++++ SOURCE DATA ++++

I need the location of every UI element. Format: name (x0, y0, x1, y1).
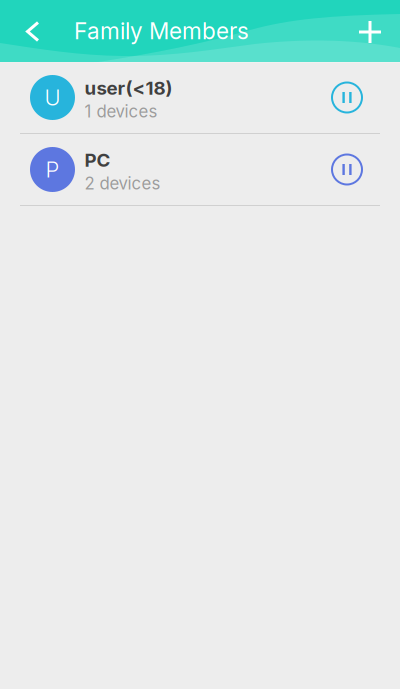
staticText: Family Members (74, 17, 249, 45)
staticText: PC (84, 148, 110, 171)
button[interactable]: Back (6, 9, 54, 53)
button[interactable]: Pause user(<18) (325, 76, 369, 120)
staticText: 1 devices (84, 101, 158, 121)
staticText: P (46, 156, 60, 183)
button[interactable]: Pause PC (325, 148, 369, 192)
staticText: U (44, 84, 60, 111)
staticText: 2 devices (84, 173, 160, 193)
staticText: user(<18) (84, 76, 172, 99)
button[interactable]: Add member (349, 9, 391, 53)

++++

> [WHAT THE EXERCISE ASKS] Each line of the data above needs to be retyped as it is, without any picture.

> [ANSWER FOR THIS EXERCISE]
I need the location of every UI element. Format: name (x0, y0, x1, y1).
staticText: Family Members (74, 17, 249, 45)
staticText: PC (84, 148, 110, 171)
button[interactable]: Back (6, 9, 54, 53)
button[interactable]: Pause user(<18) (325, 76, 369, 120)
staticText: 1 devices (84, 101, 158, 121)
staticText: P (46, 156, 60, 183)
button[interactable]: Pause PC (325, 148, 369, 192)
staticText: U (44, 84, 60, 111)
staticText: 2 devices (84, 173, 160, 193)
staticText: user(<18) (84, 76, 172, 99)
button[interactable]: Add member (349, 9, 391, 53)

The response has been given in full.